# Step 1 Scraping

Initial scraping using Jupyter Notebook, BeautifulSoup, Pandas, and Requests/Splinter.

-  Create a Jupyter Notebook file called mission_to_mars.ipynb and use this to complete all of your scraping and analysis tasks. The following outlines what you need to scrape.


In [37]:
# Dependencies
from bs4 import BeautifulSoup as bs
import requests
import pandas as pd
from splinter import Browser
import time

# NASA Mars News

Scrape the lastest News Title and Paragragh Text from NASA Mars News Site(https://mars.nasa.gov/news/).

In [38]:
# URL of page to be scraped
url1 = 'https://mars.nasa.gov/news/?page=0&per_page=40&order=publish_date+desc%2Ccreated_at+desc&search=&category=19%2C165%2C184%2C204&blank_scope=Latest'
# Retrieve page with the requests module
response = requests.get(url1)

In [39]:
# Create a Beautiful Soup object
soup1 = bs(response.text, "html.parser")
type(soup1)

bs4.BeautifulSoup

In [40]:
 # Extract the text from the class="content_title" and clean up the text use strip
news_title = soup1.find_all('div', class_='content_title')[0].find('a').text.strip()

#print title to check
print(news_title)

NASA Garners 7 Webby Award Nominations


In [41]:
 # Extract the paragraph from the class="rollover_description_inner" and clean up the text use strip
news_p = soup1.find_all('div', class_='rollover_description_inner')[0].text.strip()

#print paragraph to check
print(news_p)

Nominees include four JPL projects: the solar system and climate websites, InSight social media, and a 360-degree Earth video. Public voting closes April 18, 2019.
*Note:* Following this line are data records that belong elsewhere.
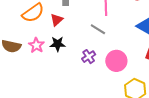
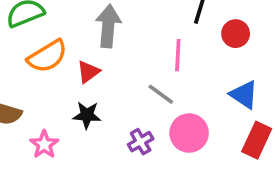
pink star: (36, 45) -> (44, 144), moved
pink circle: (116, 61) -> (189, 133), moved

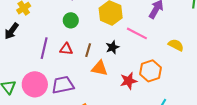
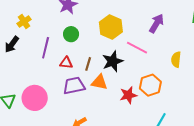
yellow semicircle: (176, 45) -> (176, 60), turned -112
black star: (112, 47) -> (113, 61), size x1.5
purple line: (44, 48) -> (46, 48), moved
purple trapezoid: (63, 85) -> (74, 86), moved

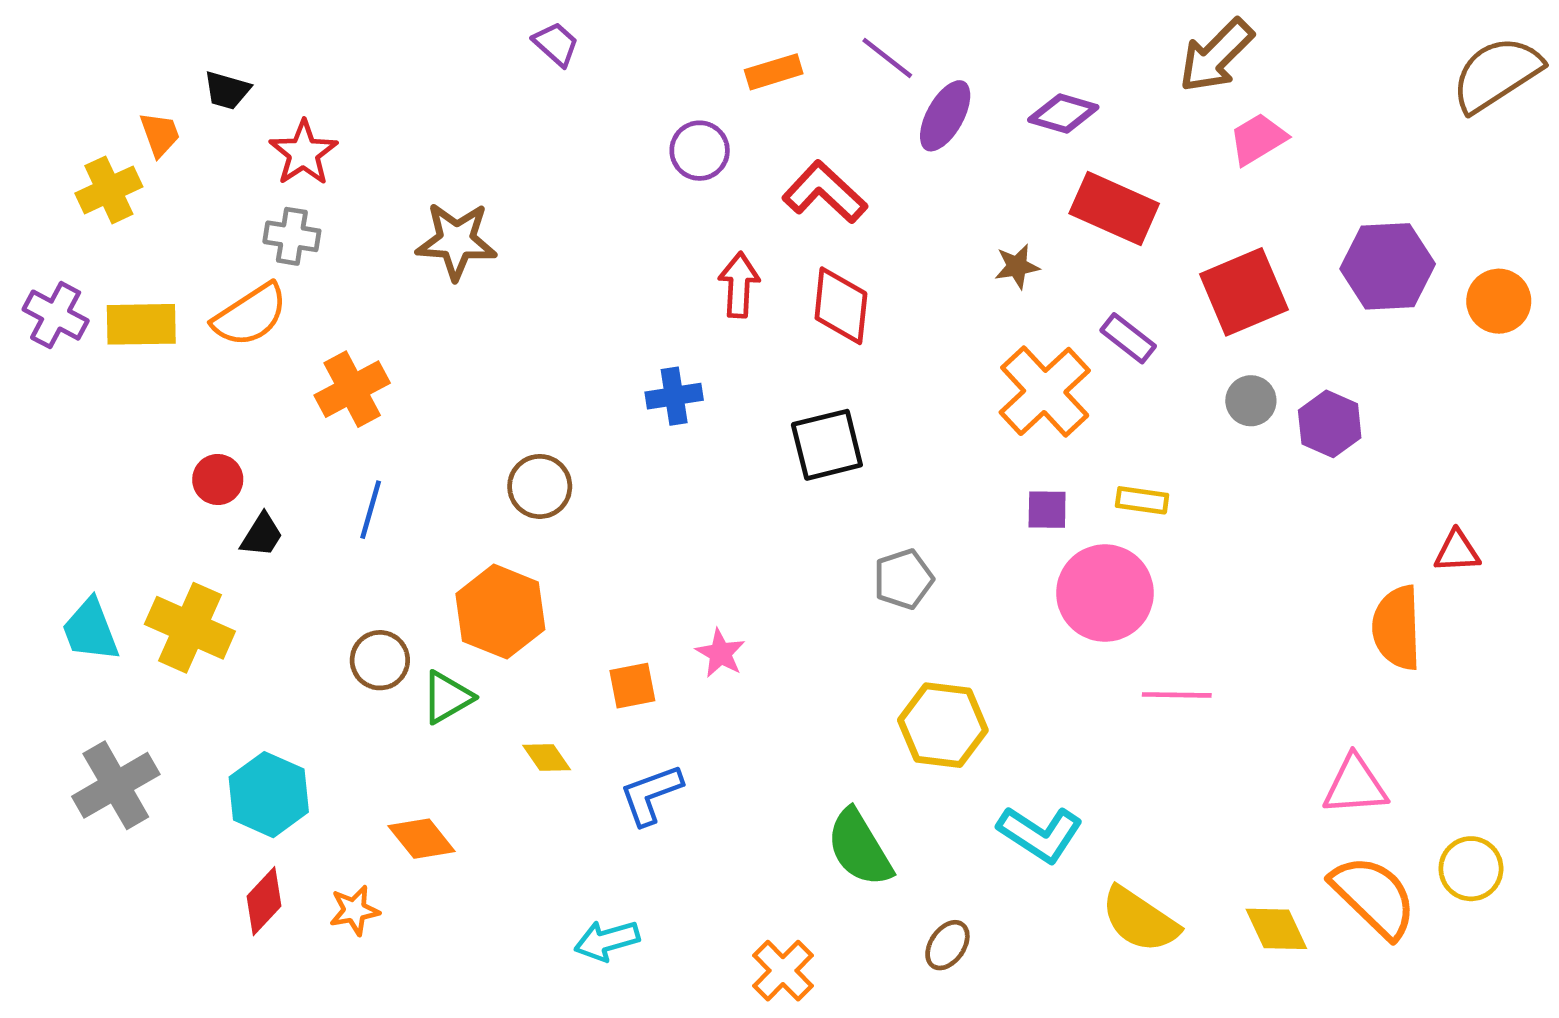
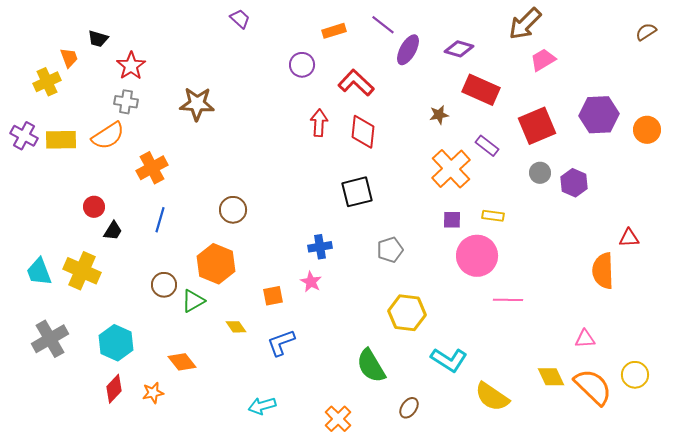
brown semicircle: (1496, 74) -> (646, 32), size x0.5
blue cross: (674, 396) -> (320, 247), moved
pink triangle: (1355, 785) -> (585, 339), size x0.7
yellow diamond: (1276, 929) -> (551, 377), moved

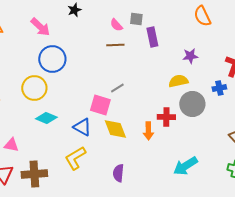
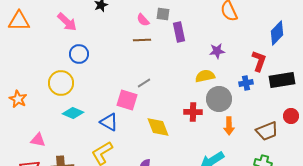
blue circle: (52, 59) -> (79, 54), size x0.7
yellow diamond: (115, 129) -> (158, 127), moved
orange arrow: (148, 131) -> (229, 126), moved

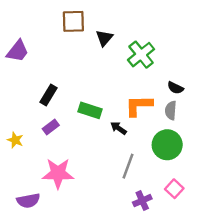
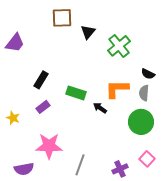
gray line: (128, 166) -> (80, 165), moved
# JPL Mars Space Images - Featured Image

Use splinter to navigate the JPL's Featured Space Image and scrape the current Featured Mars Image url (https://www.jpl.nasa.gov/spaceimages/?search=&category=Mars)

In [42]:

# Set the executable path and initialize the chrome browser in splinter
executable_path = {'executable_path': '/usr/local/bin/chromedriver'}
browser = Browser('chrome', **executable_path)


In [43]:
# URL of page to be scraped
url2 = 'https://www.jpl.nasa.gov/spaceimages/?search=&category=Mars'

#Visit the page using the browser
browser.visit(url2)

In [44]:
# assign html content
html = browser.html
# Create a Beautiful Soup object
soup2 = bs(html, "html.parser")

In [45]:
#Scrape Path for the Feature Image. got the partial path of the url
partial_address = soup2.find_all('a', class_='fancybox')[0].get('data-fancybox-href').strip()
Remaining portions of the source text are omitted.